In total, 102 patients were included in the study cohort, 30 patients in upfront radiotherapy group, 54 in upfront chemotherapy, and 18 in only palliative surgery group. Patients with only upfront CT [odds ratio (OR)= 5.10; 95% confidence interval (CI)=1.24-20.91, p=0.024] had a higher risk to suffer from a local commpared to patients who only received chemotherapy. This could indicate that radiotherapy to the primary tumor could be discussed with the patients as a first treatment option for asymptomatic metastatic rectal cancer to prevent local complications later during the disease.
Pancreatic mass sampling has historically been performed by endoscopic ultrasound-guided fine needle aspiration (EUS-FNA). However, its sensitivity has been reported to be within a wide range, which limits its reliability. Fine needle biopsy (FNB) has been shown to have superior diagnostic performance and is increasingly replacing fine needle aspiration. In FNA, 25 gauge (G) needles appear to outperform 22G. Data comparing these sizes in FNB platforms is limited. We aimed to prospectively compare the performance of 22G and 25G Franseen-tip core biopsy needles in the sampling of solid pancreatic lesions.

Patients who underwent EUS-FNB of pancreatic lesions at the Indiana University Hospital using 2 needle sizes 25G (Study group) and 22G (Control group) using the Acquire needle (Boston Scientific Co., Natick, MA, USA) were enrolled. Needle choice was left to the discretion of the endosonographer. Tissue specimens were evaluated onsite, and underwent touch and smear and cellblock preparation. Specimens were lect a sufficient cell block.

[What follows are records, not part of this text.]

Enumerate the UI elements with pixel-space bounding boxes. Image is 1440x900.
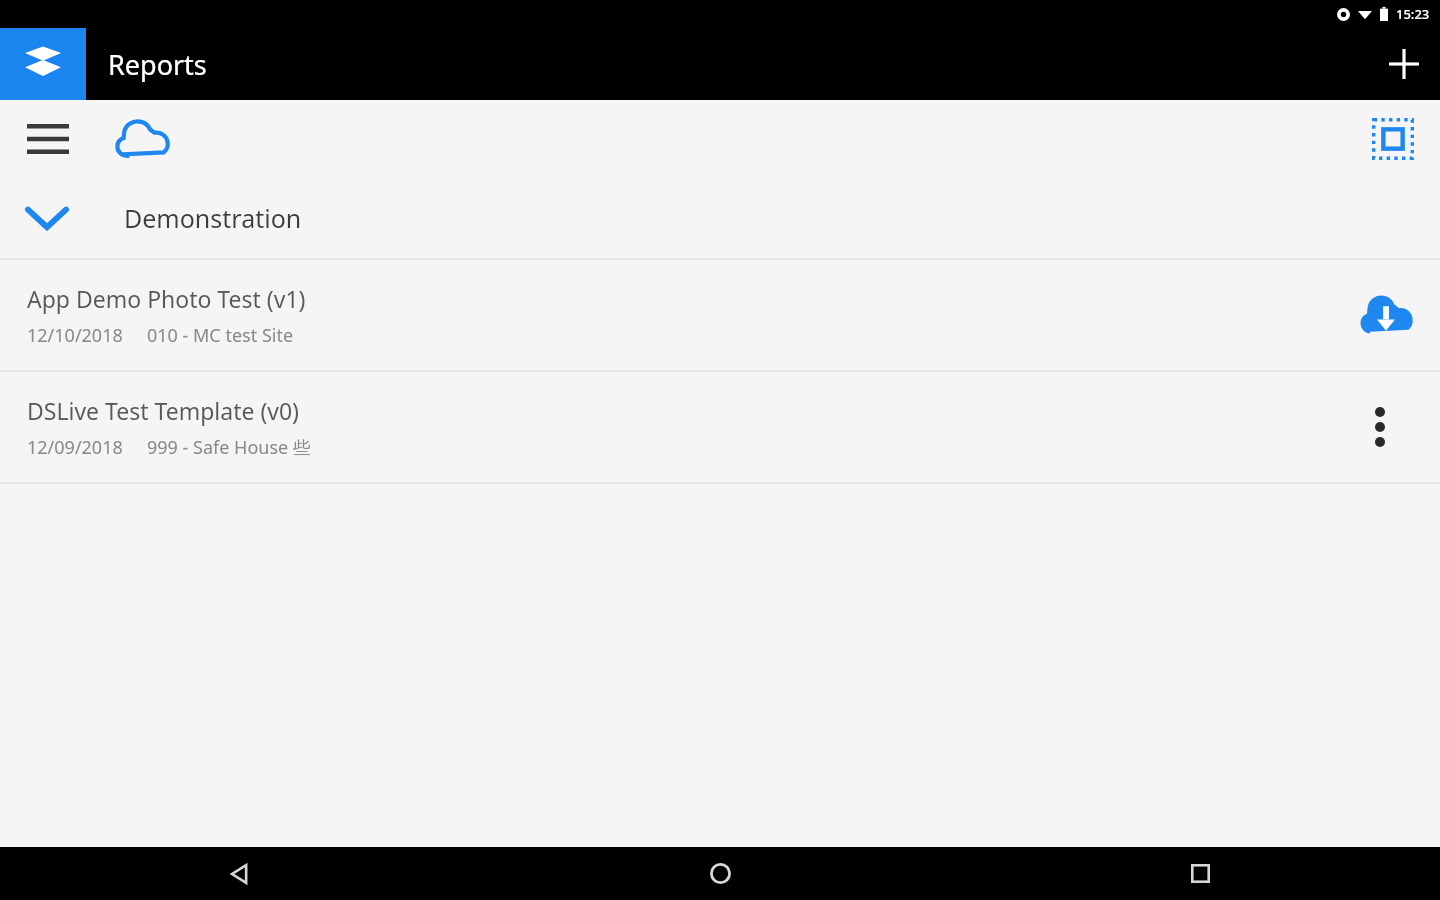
staticText: Demonstration: [124, 201, 302, 235]
button[interactable]: Cloud sync: [104, 101, 180, 177]
staticText: Reports: [108, 46, 207, 83]
button[interactable]: Menu: [14, 105, 82, 173]
button[interactable]: Demonstration: [0, 178, 1440, 258]
button[interactable]: Download: [1350, 279, 1422, 351]
button[interactable]: App Demo Photo Test (v1): [0, 260, 1440, 370]
staticText: 12/09/2018: [27, 435, 123, 460]
button[interactable]: App logo: [0, 28, 86, 100]
button[interactable]: Scan: [1360, 106, 1426, 172]
staticText: 999 - Safe House 些: [147, 435, 311, 460]
button[interactable]: Home: [480, 847, 960, 900]
button[interactable]: Back: [0, 847, 480, 900]
staticText: 010 - MC test Site: [147, 323, 294, 348]
button[interactable]: More options: [1344, 391, 1416, 463]
button[interactable]: DSLive Test Template (v0): [0, 372, 1440, 482]
staticText: 15:23: [1396, 5, 1430, 23]
staticText: 12/10/2018: [27, 323, 123, 348]
button[interactable]: Add: [1368, 28, 1440, 100]
staticText: App Demo Photo Test (v1): [27, 283, 306, 314]
staticText: DSLive Test Template (v0): [27, 395, 300, 426]
button[interactable]: Recent apps: [960, 847, 1440, 900]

We report no difference in the diagnostic yield between 25G FNB vs. 22G sampling device with Franseen style tip, however, the 25G needle use was associated with the need of additional passes to collect a sufficient cell block.
Renal cell carcinoma (RCC) is one of the most common malignancies of the urinary tract. Venous migration, tumor thrombus and metastases are often seen in patients with RCC and are adverse prognostic factors. Intravascular tumor growth along the renal vein into the inferior vena cava occurs in up to 10% of all patients with RCC. Furthermore, extension of the tumor reaching the right atrium is detected in approximately 1% of all patients. Synchronous involvement of pulmonary arteries with tumor emboli is very rare and challenging. selleck compound Management of metastatic RCC includes surgical resection of renal and metastatic lesions. We present 3 cases of patients with RCC tumor thrombus extending into the inferior vena cava (IVC) and with pulmonary emboli of the tumor thrombus into one of the branches of the main pulmonary artery. All the cases had simultaneous resection of the kidney tumor with the tumor thrombus and pulmonary lobectomy that included the tumor emboli with satisfactory outcome.

We present a series of cases of RCC with tumor extension into the inferior vena cava (IVC) and with tumor emboli to the pulmonary arteries.